A peeved student of geostatistics and a friend of mine had gifted me his pre-read copy of Journel & Huijbregts 1978 Mining Geostatistics. On page 1 the authors define what the book is all about. Here’s literally what they wrote: Etymologically, the term geostatistics designates the statistical study of natural phenomena. G Matheron (1962) was the first to use this term extensively, and his definition will be retained: “Geostatistics is the application of the formalism of random functions to the reconnaissance and estimation of natural phenomena.”

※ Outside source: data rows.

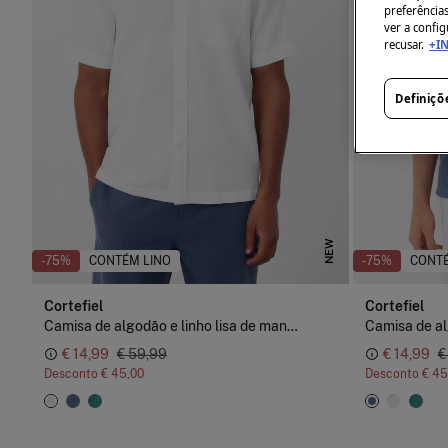
preferência
ver a config
recusar.
+I
Definiçõ
NEW
-75%
CONTÉM LINO
-75%
CONTÉ
Cortefiel
Cortefiel
Camisa de algodão e linho lisa de manga curta
€ 14,99
€ 59,99
€ 14,99
€
Desconto
€ 45,00
Desconto
€ 45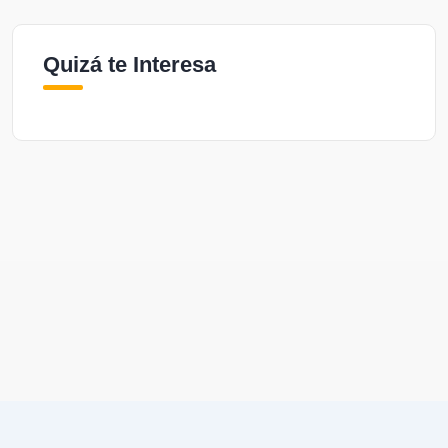
Quizá te Interesa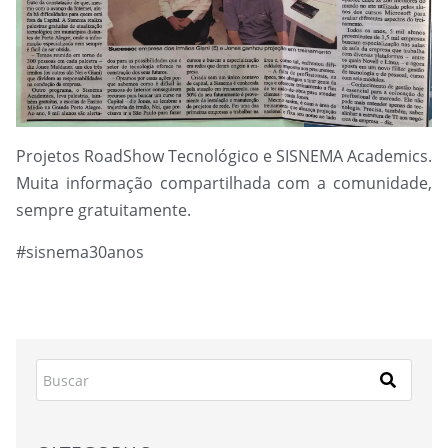
Projetos RoadShow Tecnológico e SISNEMA Academics.
Muita informação compartilhada com a comunidade,
sempre gratuitamente.
#sisnema30anos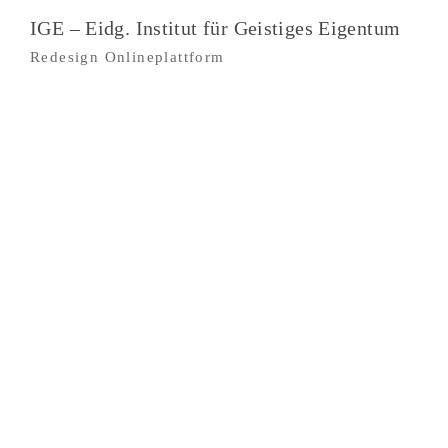
IGE – Eidg. Institut für Geistiges Eigentum
Redesign Onlineplattform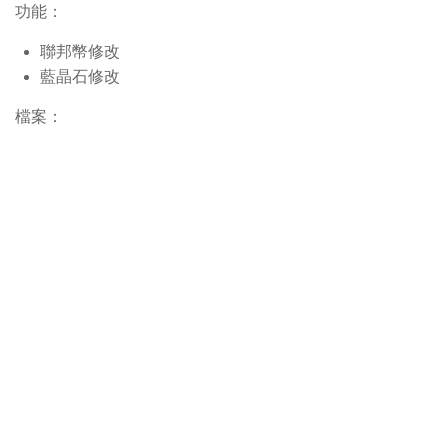
功能：
聯邦幣修改
藍晶石修改
檔案：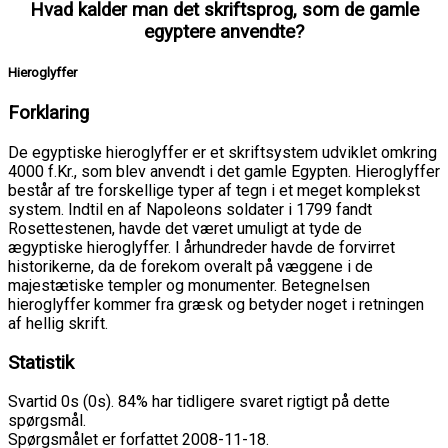
Hvad kalder man det skriftsprog, som de gamle
egyptere anvendte?
Hieroglyffer
Forklaring
De egyptiske hieroglyffer er et skriftsystem udviklet omkring
4000 f.Kr., som blev anvendt i det gamle Egypten. Hieroglyffer
består af tre forskellige typer af tegn i et meget komplekst
system. Indtil en af Napoleons soldater i 1799 fandt
Rosettestenen, havde det været umuligt at tyde de
ægyptiske hieroglyffer. I århundreder havde de forvirret
historikerne, da de forekom overalt på væggene i de
majestætiske templer og monumenter. Betegnelsen
hieroglyffer kommer fra græsk og betyder noget i retningen
af hellig skrift.
Statistik
Svartid 0s (0s). 84% har tidligere svaret rigtigt på dette
spørgsmål.
Spørgsmålet er forfattet 2008-11-18.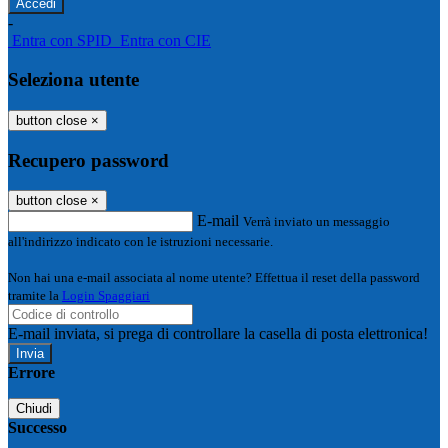
-
Entra con SPID
Entra con CIE
Seleziona utente
button close
×
Recupero password
button close
×
E-mail
Verrà inviato un messaggio
all'indirizzo indicato con le istruzioni necessarie.
Non hai una e-mail associata al nome utente? Effettua il reset della password
tramite la
Login Spaggiari
E-mail inviata, si prega di controllare la casella di posta elettronica!
Errore
Chiudi
Successo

In a footnote on the very same page Journel & Huijbregts mentioned J Serra and A Maréchal. David’s 1977 Geostatistical Ore Reserve Estimation, too, mentioned J Serra and A Maréchal. In fact, David took this example from Serra and Maréchal’s 1970 Random Kriging. Matheron’s 1970 Random Functions and their application in Geology, too, was presented at the 1970 Geostatistics colloquium on campus at The University of Kansas in June 1970. And so was Agterberg’s 1970 Autocorrelation Functions in Geology.

That’s when I made up my mind to study the lives and times of the greatest geostatistical minds on our little planet. Journel had gone to Stanford University in 1978 as a Visiting Associate Professor of Applied Earth Sciences. He liked it so much that he never left. As a matter of fact, he has spent more time teaching geostatistics at Stanford than he studied it under Matheron’s humdrum guidance. Journel was Mining Project Engineer at Matheron’s Centre de Morphologie Mathematique from 1969 to 1973. Journel was Matheron’s most gifted disciple by far. His list of honors and awards is striking to say the least. From 1973 to 1978 he did time as Maitre de Recherches at Matheron’s Centre de Geostatistique. Professor Dr A G Journel has been teaching Stanford’s students from 1978 to the present. He has taught them all of his own silly nitty-gritty on Matheron’s novel science of geostatistics.